Driven out of Afghanistan, al-Qaeda also relocated in Pakistan and then created branches in Iraq. In conjunction with kindred groups, al-Qaeda even managed to set up the “Islamic State” in chunks of Iraqi and Syrian territory. To show that it was ideology, not location, that mattered the group later created branches in north and west Africa, notably in Libya and the Sahel. The group known as Boko Haram has had a similar trajectory. It started in Nigeria but has now spread to half a dozen West African countries with offshoots even in Chad and the Central African Republic.

Regardless of the obvious differences of belief systems and discourse, all ideology-driven movements from Lenin and Hitler to Khomeini and Abu-Bakr al-Baghdadi aim at replacing the biological human with an ideological one, ostensibly to complete the work of nature or providence.

Long before Khomeini, Mullah Omar and Osama bin Laden, the Islamist revolt led by the Akhund of Swat in Pushtunistan and by Mullah Hassan in Somalia had provided models of using territory as a launching pad for ideology.

In that context, it is not surprising that the official media in Iran presents the current crisis in Lebanon as a fight between the Khomeinist revolutionary brand, on the one hand, and a coalition of “arrogant” powers led by the United States on the other.

The daily Kayhan, assumed to reflect the views of top decision makers in Tehran, describes Lebanon as a “front-line bunker” for the Khomeinist Revolution with the local branch of Hezbollah as the forward unit.

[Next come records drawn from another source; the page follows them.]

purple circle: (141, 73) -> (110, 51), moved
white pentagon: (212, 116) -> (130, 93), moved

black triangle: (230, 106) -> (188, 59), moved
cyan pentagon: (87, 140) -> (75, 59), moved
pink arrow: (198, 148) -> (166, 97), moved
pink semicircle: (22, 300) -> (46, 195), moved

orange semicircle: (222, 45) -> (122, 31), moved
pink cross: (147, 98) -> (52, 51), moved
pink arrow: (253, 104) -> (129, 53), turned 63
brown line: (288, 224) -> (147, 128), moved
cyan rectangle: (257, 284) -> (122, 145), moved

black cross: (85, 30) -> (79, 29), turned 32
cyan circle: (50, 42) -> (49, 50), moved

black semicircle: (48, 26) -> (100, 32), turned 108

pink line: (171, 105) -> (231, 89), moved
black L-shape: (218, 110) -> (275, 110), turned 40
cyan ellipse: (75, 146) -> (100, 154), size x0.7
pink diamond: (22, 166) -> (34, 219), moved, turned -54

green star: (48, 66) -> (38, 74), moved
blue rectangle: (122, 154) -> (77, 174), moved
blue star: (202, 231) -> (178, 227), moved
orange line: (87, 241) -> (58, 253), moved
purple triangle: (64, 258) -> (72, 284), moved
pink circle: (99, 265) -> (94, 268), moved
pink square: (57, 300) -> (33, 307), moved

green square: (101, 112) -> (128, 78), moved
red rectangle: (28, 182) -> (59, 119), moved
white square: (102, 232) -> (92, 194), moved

That analysis represents a perversion of the roles both of religion and state.

The fact is that Lebanon isn’t just another chunk of land to be used as a launching pad for ideological conquests.

To be sure it shares some features with countries that fell to ideology-driven maniacs of different kinds. Lenin seized power in a Russian state that had become an orphan with the fall of the Tsarist state. Hitler inherited the orphan state left by the failed Weimar Republic. Khomeini came to power when the Shah simply left Iran as an orphan state.

Afghanistan after the fall of the Communist regime, Iraq after Saddam Hussein and Libya after Muammar al-Gaddafi were other examples of orphaned states creating vacuums filled by ideological terror groups.
At first glance, the same fate may look like threatening Lebanon. A state manned by discredited elites seems on the verge of disintegration with an armed group backed by Iran poised to seize control just as the Taliban did in Afghanistan with Pakistani backing.

Fortunately, all options are not yet closed for Lebanon.

There is some talk of international “tutelage” led by France, an unworkable option in my opinion. There is also talk of a more direct Iranian suzerainty, something that Tehran, sinking in its own troubles, would be foolish to attempt. A third option is to return sovereignty to the Lebanese people. This means to help the orphaned family assume control of its own destiny.